The spectrum is nonempty. The function $\lambda\mapsto (A-\lambda I)^{-1}$ is holomorphic on the resolvent set and goes to $0$ at infinity. If it were defined on the whole complex plane, it would be identically $0$ by Liouville's theorem (you can apply Hahn-Banach and the scalar-valued version of Liouville). But this is absurd, because $(A-\lambda I)^{-1}$ is invertible whenever it exists.
So to have any hope, $S$ should be compact and nonempty. If you are allowing $X$ to vary, then this is sufficient, and it is enough to consider Hilbert space as Rasmus already mentioned. For example, you could let $\mu$ be a regular Borel measure with support $S$, and then let $A$ be the operator on $L^2(\mu)$ defined by $(Af)(x)=xf(x)$. (Or you could consider diagonal operators on spaces with chosen bases.)
If you mean that $X$ is fixed, then the answer depends on $X$, and I don't know what can be said in general. Of course if $X$ is finite dimensional, then the possible spectra are the sets with cardinality no greater than the dimension of $X$. There are also infinite dimensional spaces for which not every nonempty compact set can be the spectrum of an operator. As mentioned in a comment on Rasmus's answer, Argyros and Haydon showed that there are infinite dimensional Banach spaces on which every operator has the form $\lambda I +K$ with $K$ compact. Since compact operators have countable spectrum with $0$ as the only possible limit point, $\lambda I+K$ has countable spectrum with $\lambda$ as the only possible limit point.
Some searching inspired by Theo Buehler's question (which in turn was inspired by this question and Nate Eldredge's comment above) has turned up the fact that hereditarily indecomposable Banach spaces also have the property that all operators have countable spectrum with at most one limit point. Every operator on such a space is scalar plus strictly singular, and there were known examples well before Argyros and Haydon's breakthrough, as mentioned on Gowers's blog (and constructed by Gowers himself as well as Maurey). It is also known that there are hereditarily indecomposable spaces such that not every operator is scalar plus compact. Maurey's chapter in the Handbook of the geometry of Banach spaces, Volume 2, titled "Banach spaces with few operators," gives an introduction to these and much more. (I cannot really add anything better than a pointer to this wonderful reference, due to my ignorance.)

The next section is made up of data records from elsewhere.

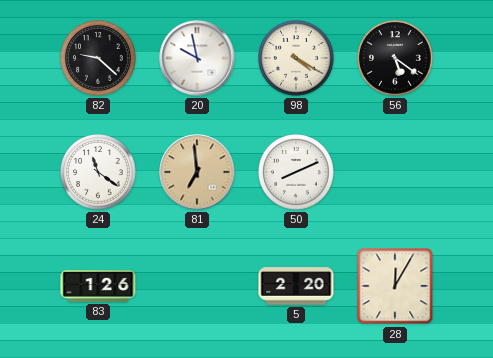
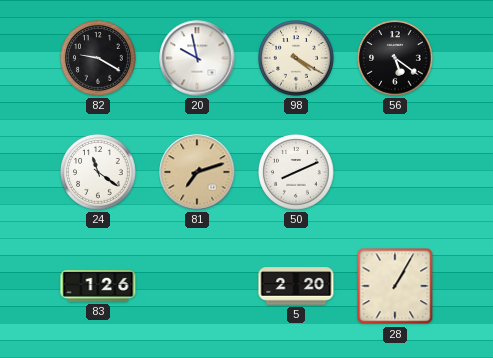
82: 9:22 -> 9:20
81: 6:59 -> 7:12
28: 12:05 -> 1:05
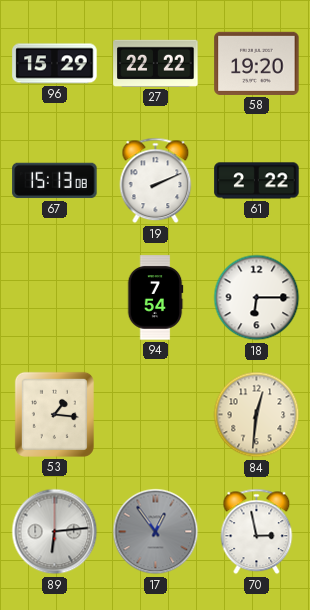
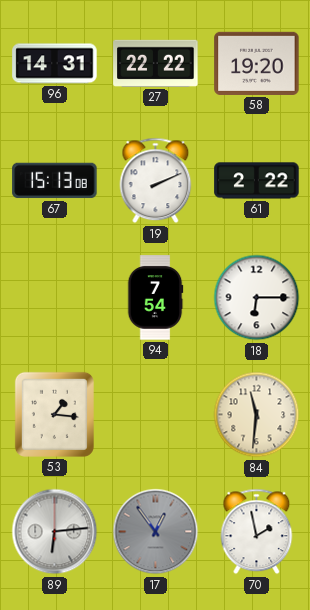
96: 15:29 -> 14:31
84: 12:31 -> 11:31
70: 2:58 -> 1:58
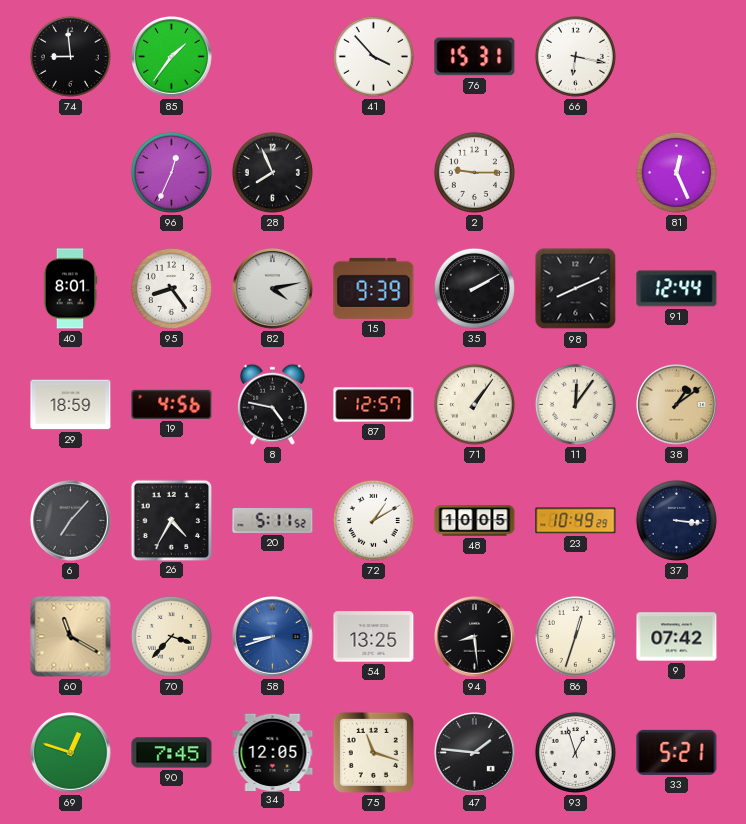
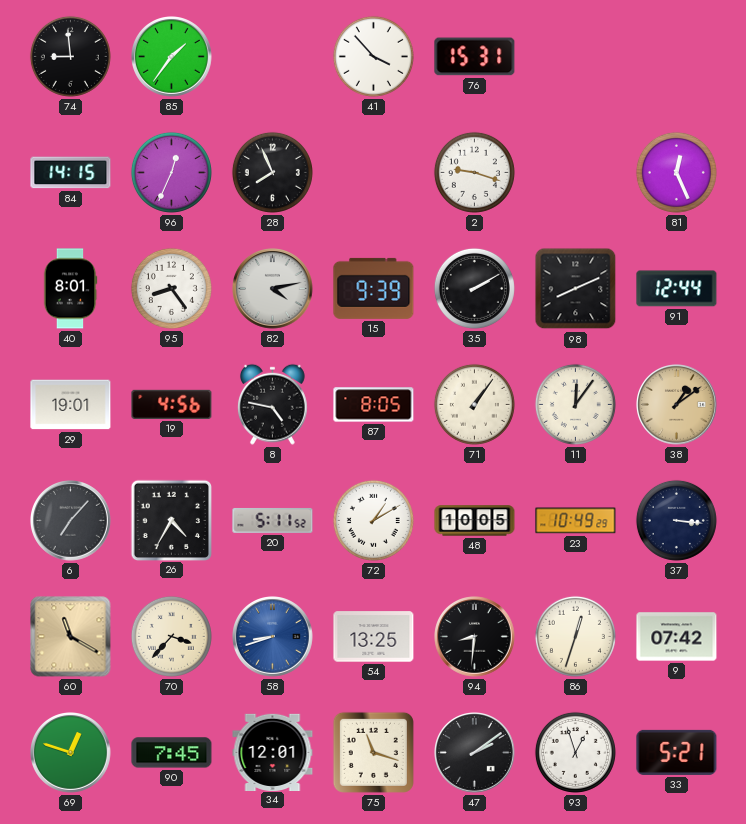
66: 6:17 -> none
84: none -> 14:15
2: 9:15 -> 9:18
29: 18:59 -> 19:01
87: 12:57 -> 8:05
94: 8:29 -> 8:31
34: 12:05 -> 12:01
47: 1:46 -> 2:09
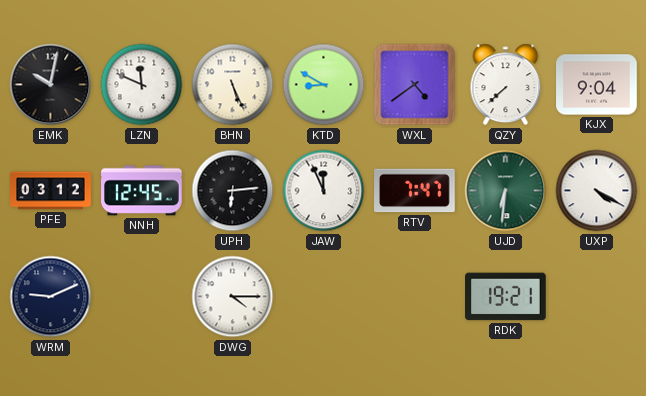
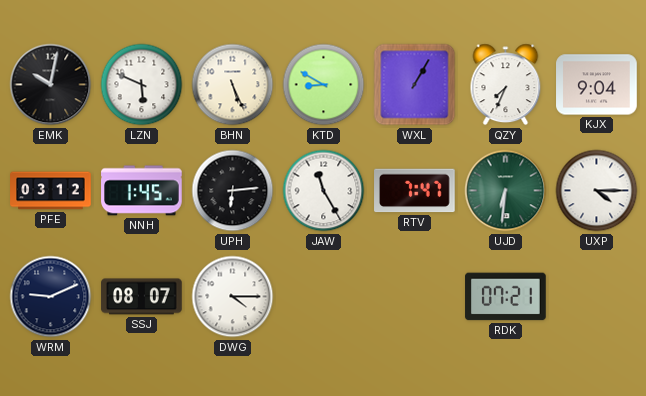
LZN: 11:49 -> 5:49
WXL: 4:39 -> 1:05
QZY: 7:38 -> 7:34
NNH: 12:45 -> 1:45
JAW: 11:56 -> 11:25
UXP: 4:20 -> 4:15
SSJ: none -> 08:07
RDK: 19:21 -> 07:21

The following only holds if you are working over a Hilbert space:
A subset of the complex numbers is the spectrum of a bounded operator if and only if it is non-empty and compact.
You can find this in every decent book on functional analysis.

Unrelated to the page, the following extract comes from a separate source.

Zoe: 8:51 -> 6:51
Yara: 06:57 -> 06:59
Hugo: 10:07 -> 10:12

In the case of Hilbert spaces, there is something like a big picture concerning related questions. Briefly this goes as follows:
let $X$ be a compact subset of the complex plane $\mathbb{C}$. Denote by $\mathrm{Ext}(X)$ the set of equivalence classes of essentially normal operators with spectrum equal to $X$. Then this set $\mathrm{Ext}(X)$ is an abelian group and moreover one model for the $K$-Homology of $X$, the homology theory dual to Atiyah-Hirzebruch $K$-Theory. All of this is part of the socalled Brown Douglas Filmore Theorem which was one of the starting points of $K$-Homology.
So classifying certain operators (essentially normal ones up to equivalence) with fixed spectrum $X \subset \mathbb{C}$ has a connection to classical algebraic topology
A great reference for this is the book "Analytic K-Homology" by Nigel Higson and John Roe.